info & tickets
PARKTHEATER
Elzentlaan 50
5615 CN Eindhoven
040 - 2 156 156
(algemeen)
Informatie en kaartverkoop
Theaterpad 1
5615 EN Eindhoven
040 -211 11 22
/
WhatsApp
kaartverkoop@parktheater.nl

==================================================

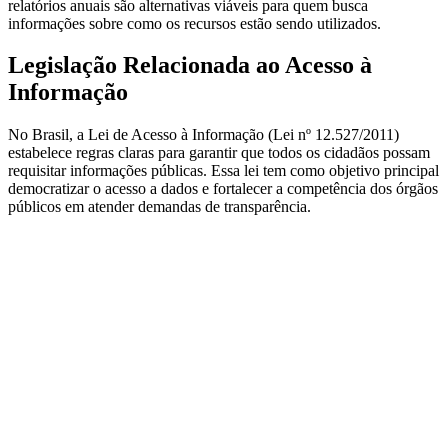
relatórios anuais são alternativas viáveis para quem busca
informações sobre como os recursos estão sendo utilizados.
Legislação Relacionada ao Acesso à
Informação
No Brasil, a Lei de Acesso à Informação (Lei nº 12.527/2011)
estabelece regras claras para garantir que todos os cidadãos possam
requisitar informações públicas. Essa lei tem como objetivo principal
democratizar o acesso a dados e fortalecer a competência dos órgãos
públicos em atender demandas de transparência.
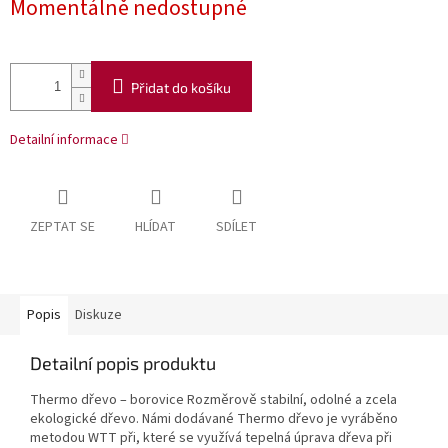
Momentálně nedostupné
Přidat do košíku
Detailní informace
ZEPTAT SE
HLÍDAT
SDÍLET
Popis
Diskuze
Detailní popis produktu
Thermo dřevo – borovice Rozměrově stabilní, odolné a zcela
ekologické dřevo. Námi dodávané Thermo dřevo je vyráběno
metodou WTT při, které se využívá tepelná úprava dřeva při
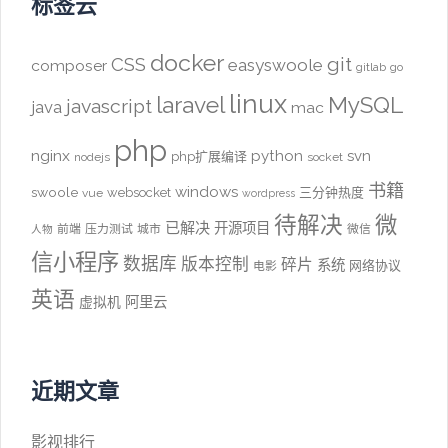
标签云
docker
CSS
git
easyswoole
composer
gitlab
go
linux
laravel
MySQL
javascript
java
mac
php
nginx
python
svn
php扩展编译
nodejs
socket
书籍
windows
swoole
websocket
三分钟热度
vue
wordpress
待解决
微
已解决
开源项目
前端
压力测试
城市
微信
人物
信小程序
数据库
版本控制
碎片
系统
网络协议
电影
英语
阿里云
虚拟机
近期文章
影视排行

==================================================

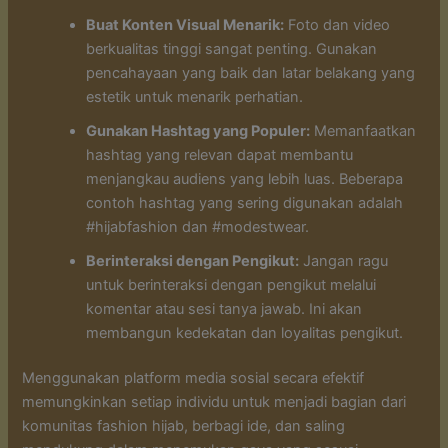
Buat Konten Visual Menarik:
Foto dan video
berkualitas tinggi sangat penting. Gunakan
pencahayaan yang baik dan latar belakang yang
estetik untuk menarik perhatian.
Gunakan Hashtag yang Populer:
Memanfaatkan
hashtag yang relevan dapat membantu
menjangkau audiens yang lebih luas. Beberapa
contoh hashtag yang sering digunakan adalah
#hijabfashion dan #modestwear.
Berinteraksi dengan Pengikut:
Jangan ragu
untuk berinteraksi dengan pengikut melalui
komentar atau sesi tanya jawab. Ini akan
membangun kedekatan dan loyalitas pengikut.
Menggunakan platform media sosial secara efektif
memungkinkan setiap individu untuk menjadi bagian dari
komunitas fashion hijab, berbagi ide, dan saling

==================================================

In the entries above, the lines from the one bearing "membangun kedekatan dan loyalitas pengikut." up to and including the one bearing "komunitas fashion hijab, berbagi" should be transcribed exactly; no other line is wanted.

= Response to the exercise =
membangun kedekatan dan loyalitas pengikut.
Menggunakan platform media sosial secara efektif
memungkinkan setiap individu untuk menjadi bagian dari
komunitas fashion hijab, berbagi ide, dan saling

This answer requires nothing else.